Review: The Emergence of Memory: Conversations with W.G. Sebald

by , under book reviews, books and reading, LibraryThing

I received a copy of The Emergence of Memory: Conversations with W. G. Sebald, edited by Lynne Sharon Schwartz, through LibraryThing’s Early Reviewers program. Many thanks to the publisher, Seven Stories Press, and to LibraryThing, for the chance to obtain and review this book.

When I found out I’d won this book through the ER program, I felt guilty for requesting it, because I’ve never read anything by W. G. Sebald. However, now that I’ve read the book, I’m so glad I requested and won it. Sebald’s work sounds difficult, experimental, hard to define, but very fascinating.

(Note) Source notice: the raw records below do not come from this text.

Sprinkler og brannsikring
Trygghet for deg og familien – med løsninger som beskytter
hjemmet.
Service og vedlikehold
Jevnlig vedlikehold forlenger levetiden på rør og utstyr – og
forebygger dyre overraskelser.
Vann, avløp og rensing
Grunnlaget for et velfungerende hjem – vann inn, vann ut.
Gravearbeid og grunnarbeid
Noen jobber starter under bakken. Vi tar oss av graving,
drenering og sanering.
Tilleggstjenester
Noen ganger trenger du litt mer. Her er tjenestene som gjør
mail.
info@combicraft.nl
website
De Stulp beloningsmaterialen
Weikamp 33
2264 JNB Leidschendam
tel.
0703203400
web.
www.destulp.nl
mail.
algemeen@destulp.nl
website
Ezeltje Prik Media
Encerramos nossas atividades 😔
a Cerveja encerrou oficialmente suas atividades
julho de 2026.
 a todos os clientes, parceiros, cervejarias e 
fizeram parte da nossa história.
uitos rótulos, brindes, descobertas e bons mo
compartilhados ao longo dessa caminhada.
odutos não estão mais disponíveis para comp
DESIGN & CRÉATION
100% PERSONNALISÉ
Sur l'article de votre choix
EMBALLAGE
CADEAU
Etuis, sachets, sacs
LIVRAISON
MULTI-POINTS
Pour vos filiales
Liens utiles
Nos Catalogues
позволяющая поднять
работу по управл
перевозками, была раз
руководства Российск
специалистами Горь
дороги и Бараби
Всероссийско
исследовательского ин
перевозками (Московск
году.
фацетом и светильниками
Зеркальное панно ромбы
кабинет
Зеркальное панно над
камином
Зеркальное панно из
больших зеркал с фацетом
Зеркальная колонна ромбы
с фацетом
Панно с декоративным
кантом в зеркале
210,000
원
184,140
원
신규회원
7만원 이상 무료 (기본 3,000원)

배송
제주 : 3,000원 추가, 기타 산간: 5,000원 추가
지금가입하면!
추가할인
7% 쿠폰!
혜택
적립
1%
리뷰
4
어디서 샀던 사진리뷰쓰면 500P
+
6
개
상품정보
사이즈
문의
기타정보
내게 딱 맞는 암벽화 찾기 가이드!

The collection contains several interviews with the writer, as the subtitle states, but also several essays and reviews, and a solid introduction by the editor, Lynne Sharon Schwartz. The interviews introduce a very intelligent, humane, and likeable writer. He was serious about his work and the topics he explored, but the interviews show that Sebald had a sense of humor as well. I also found the essays to be interesting and thought-provoking: not mere book reviews, nor academic criticism heavy with literary theory, but engaging essays for serious readers.

One of the essays, by Michael Hofmann, is not complimentary, and that’s a good piece for Schwartz to include. Because Sebald’s themes were complex, his methods unusual and experimental, his books are not for everyone. Moreover, any artist who explores the rough edges of the canvas, who tries to stretch the boundaries of what is expected and accepted, is likely to stumble at times. As Schwartz says in the introduction, the “vulnerabilities” in Sebald’s work that Hofmann discusses “are real and should be taken into account in any assessment of his work.”

Having been introduced to Sebald before being introduced to his writing, in a sense, I hope to read one or two of his books for myself before too long, with The Emergence of Memory near at hand to redirect me if I start to get lost. Fans of Sebald’s books will certainly want to read this collection and likely enjoy it. In my case, I think I’ll understand and appreciate Sebald’s works a good deal more because I read this book first.